After speaking with the professor, I felt reassured in terms of the 'capacity of the doctor doing it'.  It is the risk with multiple surgeries that I am now trying to unpack and examine.

  You relay one of them who viewed your case told you the risk was worth it. What did he tell you the risk was?

Thanks for this question as it prompted me to go back over my shorthand notes. Initially on the phone the Prof said "based on what you've told me I don't like the idea, you've already had a downward fracture of the maxilla and that cut off all the blood supply to the face (except for the greater palatine artery?), then they've gone in again to do the bimax, so they've cut the blood supply off again, that's twice! Then they've gone in a third time!  Every time they do it, you're getting more and more fibrous tissue and less and less chance of healing". 

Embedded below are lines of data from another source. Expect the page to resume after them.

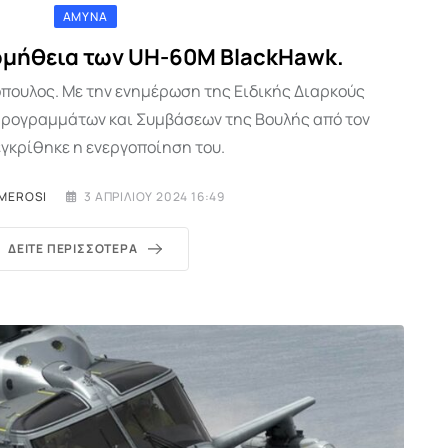
ΆΜΥΝΑ
ομήθεια των UH-60M BlackHawk.
πουλος. Με την ενημέρωση της Ειδικής Διαρκούς
Προγραμμάτων και Συμβάσεων της Βουλής από τον
εγκρίθηκε η ενεργοποίηση του.
IMEROSI
3 ΑΠΡΙΛΊΟΥ 2024 16:49
ΔΕΊΤΕ ΠΕΡΙΣΣΌΤΕΡΑ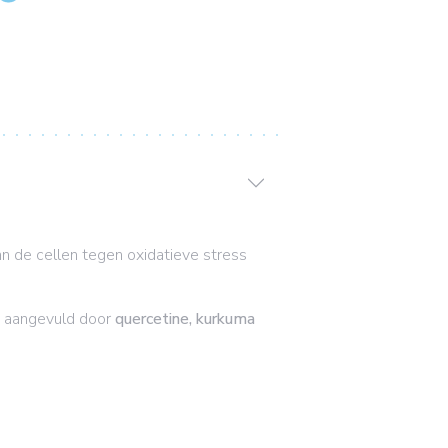
n de cellen tegen oxidatieve stress
dt aangevuld door
quercetine, kurkuma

However after we met in person the following day and talked for a couple of hours, and he had a chance to look at my pre and post surgery photographs, he changed his tune and said "oh yeah ... that is an extremely disappointing result. After meeting you and watching you speak, I think there is good reason to do it and your surgeon really is the best person to do it.  He's given you a good functional result, but it's not at all what you would want ... anyway the new 3D technology will give you a much more predictable result.  I'd say go for it ... you'll never be happy if you don't give it a try, I can tell that just by talking to you!" (verbatim)

So I guess this is why I'm still searching for additional opinions/advice ... my surgeon was strongly  opposed to the idea of this revision for a long time, focusing on the risks ... however, he is now 'on-board'.  Likewise the Prof. began with a conservative view in theory but changed it when he met me.   Because both doctors initially expressed reservations, it's left me with some residual uncertainty I guess.